La storia della fraternità. È la storia dei volti. L’altro prima di tutto è un fratello, questo dovrebbe essere il nostro preconcetto fondamentale, prima di tutte le altre etichette che siamo soliti attaccare agli altri. Prima di parlare dovremmo imparare a vedere il volto dell’altro e ad ascoltare la sua storia, mangiare con lui qualcosa e sentire il sudore del suo cammino. Fratello “in tutti i sensi”!

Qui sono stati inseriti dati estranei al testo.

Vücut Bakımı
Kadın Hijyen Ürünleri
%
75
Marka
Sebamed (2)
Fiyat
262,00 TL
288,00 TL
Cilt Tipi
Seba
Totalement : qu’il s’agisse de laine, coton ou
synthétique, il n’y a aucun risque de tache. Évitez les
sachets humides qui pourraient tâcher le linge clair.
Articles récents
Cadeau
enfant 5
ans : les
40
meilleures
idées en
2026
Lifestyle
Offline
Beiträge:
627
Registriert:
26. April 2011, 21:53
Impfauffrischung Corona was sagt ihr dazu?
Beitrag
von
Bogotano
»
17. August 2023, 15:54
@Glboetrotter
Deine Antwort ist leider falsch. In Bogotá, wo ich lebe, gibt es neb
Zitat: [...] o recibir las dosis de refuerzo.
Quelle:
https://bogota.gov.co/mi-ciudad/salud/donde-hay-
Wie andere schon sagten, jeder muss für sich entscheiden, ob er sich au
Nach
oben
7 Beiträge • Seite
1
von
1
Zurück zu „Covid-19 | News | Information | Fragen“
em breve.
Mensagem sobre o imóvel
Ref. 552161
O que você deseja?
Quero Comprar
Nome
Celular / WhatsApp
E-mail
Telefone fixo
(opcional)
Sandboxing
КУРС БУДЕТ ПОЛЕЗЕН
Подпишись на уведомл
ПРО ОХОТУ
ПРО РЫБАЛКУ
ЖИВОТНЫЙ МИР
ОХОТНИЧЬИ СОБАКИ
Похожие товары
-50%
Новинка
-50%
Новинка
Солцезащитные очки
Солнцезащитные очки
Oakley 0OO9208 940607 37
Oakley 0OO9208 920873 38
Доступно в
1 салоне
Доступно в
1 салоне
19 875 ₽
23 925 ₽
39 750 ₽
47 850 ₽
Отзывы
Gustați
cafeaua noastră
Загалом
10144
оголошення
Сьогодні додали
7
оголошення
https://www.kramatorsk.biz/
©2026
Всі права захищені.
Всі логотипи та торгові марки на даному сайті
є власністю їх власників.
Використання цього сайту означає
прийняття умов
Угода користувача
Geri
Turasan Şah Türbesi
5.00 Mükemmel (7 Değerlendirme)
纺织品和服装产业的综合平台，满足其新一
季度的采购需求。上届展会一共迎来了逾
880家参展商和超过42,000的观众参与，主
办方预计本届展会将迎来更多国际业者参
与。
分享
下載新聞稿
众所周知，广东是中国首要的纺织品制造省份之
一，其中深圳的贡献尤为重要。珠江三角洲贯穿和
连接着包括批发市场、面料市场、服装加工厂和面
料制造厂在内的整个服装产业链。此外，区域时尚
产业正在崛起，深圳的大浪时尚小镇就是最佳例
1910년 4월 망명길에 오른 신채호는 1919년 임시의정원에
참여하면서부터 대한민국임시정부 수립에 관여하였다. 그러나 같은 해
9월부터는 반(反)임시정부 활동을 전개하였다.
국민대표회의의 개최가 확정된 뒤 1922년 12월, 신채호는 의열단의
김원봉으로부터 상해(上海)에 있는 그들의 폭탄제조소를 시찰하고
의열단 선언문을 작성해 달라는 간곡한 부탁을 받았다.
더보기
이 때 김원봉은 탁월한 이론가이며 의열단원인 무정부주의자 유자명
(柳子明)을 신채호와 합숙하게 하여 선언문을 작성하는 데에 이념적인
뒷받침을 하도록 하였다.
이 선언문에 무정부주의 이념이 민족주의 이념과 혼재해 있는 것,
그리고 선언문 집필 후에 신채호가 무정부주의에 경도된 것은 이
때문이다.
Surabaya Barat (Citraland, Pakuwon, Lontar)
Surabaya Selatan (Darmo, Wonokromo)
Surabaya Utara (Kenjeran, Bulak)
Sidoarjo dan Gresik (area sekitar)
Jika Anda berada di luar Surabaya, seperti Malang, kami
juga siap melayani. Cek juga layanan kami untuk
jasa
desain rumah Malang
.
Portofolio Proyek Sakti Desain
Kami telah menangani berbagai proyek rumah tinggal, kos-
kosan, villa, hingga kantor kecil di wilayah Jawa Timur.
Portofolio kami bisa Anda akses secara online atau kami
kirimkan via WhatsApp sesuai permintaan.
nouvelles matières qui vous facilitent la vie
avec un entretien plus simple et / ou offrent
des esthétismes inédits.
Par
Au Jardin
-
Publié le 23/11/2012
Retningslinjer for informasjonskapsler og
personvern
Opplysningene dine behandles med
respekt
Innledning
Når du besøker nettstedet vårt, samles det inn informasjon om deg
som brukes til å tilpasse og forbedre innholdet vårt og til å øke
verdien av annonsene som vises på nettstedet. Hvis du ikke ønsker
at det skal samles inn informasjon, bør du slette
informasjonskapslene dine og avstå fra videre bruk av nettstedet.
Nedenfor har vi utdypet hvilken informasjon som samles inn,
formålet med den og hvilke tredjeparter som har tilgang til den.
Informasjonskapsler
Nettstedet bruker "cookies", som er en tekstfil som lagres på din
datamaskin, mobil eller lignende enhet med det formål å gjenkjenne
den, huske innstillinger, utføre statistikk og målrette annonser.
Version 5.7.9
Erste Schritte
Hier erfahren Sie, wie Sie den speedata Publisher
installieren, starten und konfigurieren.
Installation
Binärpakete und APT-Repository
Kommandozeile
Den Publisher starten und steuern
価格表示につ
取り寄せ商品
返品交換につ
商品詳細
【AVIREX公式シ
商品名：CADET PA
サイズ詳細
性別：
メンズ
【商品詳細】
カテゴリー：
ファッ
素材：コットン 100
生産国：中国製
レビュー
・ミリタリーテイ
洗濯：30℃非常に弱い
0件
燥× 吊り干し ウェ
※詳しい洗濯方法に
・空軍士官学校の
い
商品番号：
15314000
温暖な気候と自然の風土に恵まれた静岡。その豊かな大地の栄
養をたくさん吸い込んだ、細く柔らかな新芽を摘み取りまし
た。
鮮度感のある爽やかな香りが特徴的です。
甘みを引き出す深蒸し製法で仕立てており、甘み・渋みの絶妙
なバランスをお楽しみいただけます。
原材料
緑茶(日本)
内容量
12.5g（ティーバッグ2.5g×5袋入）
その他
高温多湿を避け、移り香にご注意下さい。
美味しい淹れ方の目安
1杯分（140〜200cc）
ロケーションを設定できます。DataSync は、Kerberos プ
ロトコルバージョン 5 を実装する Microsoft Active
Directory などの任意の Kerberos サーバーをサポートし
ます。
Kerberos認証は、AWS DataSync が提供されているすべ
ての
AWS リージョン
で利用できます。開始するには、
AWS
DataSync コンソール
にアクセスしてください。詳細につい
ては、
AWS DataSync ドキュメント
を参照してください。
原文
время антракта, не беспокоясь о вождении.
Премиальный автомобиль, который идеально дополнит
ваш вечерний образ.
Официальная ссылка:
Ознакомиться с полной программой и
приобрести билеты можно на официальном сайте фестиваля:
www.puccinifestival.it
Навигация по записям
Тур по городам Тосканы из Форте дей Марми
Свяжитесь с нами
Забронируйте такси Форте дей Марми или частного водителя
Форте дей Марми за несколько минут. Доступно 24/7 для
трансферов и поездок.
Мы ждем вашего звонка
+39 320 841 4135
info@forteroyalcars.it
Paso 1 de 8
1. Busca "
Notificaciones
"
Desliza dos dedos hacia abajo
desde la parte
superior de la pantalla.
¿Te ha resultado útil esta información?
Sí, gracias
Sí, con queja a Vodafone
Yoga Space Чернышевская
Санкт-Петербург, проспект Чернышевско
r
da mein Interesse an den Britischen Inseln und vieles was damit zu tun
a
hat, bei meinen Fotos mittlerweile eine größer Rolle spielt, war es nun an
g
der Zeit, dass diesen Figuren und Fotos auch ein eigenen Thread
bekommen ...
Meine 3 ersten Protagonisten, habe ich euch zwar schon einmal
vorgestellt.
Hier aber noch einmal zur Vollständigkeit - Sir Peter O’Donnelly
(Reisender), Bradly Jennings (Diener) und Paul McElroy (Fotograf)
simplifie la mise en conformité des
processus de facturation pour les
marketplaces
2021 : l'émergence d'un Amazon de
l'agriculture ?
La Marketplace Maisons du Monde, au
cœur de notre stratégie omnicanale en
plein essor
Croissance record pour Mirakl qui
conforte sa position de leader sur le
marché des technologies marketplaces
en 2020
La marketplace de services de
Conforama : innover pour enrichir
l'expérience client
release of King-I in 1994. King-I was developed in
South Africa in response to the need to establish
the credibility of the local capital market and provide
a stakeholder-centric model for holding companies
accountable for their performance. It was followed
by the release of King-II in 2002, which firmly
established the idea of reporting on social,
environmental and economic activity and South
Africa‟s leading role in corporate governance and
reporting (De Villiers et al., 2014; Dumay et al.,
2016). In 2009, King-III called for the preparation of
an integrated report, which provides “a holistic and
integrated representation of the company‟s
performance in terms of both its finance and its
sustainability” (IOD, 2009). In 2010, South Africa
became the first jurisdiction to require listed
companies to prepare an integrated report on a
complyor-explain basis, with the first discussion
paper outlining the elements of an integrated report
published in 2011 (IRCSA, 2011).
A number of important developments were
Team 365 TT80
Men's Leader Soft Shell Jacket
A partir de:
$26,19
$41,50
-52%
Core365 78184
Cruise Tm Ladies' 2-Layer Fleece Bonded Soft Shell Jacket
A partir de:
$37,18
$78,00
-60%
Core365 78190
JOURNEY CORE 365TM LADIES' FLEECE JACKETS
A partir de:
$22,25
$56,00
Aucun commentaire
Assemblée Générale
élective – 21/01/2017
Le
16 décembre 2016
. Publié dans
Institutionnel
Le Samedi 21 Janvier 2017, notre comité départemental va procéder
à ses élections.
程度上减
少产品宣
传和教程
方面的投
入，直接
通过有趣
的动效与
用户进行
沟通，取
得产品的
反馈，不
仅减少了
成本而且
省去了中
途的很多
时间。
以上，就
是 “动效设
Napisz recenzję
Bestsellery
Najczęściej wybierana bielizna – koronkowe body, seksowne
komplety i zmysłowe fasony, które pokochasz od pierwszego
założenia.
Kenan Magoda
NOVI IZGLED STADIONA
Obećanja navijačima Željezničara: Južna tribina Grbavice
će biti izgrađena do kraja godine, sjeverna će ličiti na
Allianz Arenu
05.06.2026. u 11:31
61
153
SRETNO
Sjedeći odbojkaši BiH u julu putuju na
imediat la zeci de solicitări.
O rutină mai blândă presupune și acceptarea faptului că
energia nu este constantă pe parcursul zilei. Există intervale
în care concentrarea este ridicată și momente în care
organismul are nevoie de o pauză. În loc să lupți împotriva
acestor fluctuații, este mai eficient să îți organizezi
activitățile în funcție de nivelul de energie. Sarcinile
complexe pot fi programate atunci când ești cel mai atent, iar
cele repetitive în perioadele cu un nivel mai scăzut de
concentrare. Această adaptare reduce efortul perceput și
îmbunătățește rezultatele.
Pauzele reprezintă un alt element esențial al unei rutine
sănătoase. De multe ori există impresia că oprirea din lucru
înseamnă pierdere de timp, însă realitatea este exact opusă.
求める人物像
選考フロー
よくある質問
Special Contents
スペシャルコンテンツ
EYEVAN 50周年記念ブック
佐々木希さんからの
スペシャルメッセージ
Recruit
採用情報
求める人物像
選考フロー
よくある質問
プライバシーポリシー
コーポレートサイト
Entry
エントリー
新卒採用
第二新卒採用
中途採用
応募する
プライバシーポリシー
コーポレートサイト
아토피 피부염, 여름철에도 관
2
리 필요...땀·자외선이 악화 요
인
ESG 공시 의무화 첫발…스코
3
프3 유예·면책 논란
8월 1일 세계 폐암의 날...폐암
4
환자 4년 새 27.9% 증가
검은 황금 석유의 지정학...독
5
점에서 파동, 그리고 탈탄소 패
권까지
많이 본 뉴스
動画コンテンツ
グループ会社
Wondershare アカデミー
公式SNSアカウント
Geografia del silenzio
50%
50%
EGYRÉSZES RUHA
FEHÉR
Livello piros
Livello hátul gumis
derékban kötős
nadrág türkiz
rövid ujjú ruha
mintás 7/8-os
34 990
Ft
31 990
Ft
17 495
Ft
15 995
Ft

La vita spesso ci presenta un volto disumano dell’incontro con il fratello. Il fratello non mi interessa “la cultura dell’indifferenza” oppure il fratello è un ostacolo e un peso “la cultura dello scarto”. Noi cristiani proponiamo una fraternità globale, non c’è nulla di umano che non ci interessa e non ci sta a cuore. La globalizzazione della fraternità la iniziamo oggi, salutando il vicino di casa, ascoltando la storia di chi è stato scartato da tutti, riequilibrando la nostra vita e imparando la condivisione. Una fraternità che assomiglia ad un vento leggero che sfiora il volto e preannuncia la primavera, un tempo migliore per ascoltare storie nuove di fraternità.  L’antica storia della Genesi raccontava così, Dio ad un certo punto chiese al “Caino” di turno “Dov’è tuo fratello?” Quella storia riguarda anche noi. Ognuno di noi può diventare una nuova storia di fraternità o di indifferenza.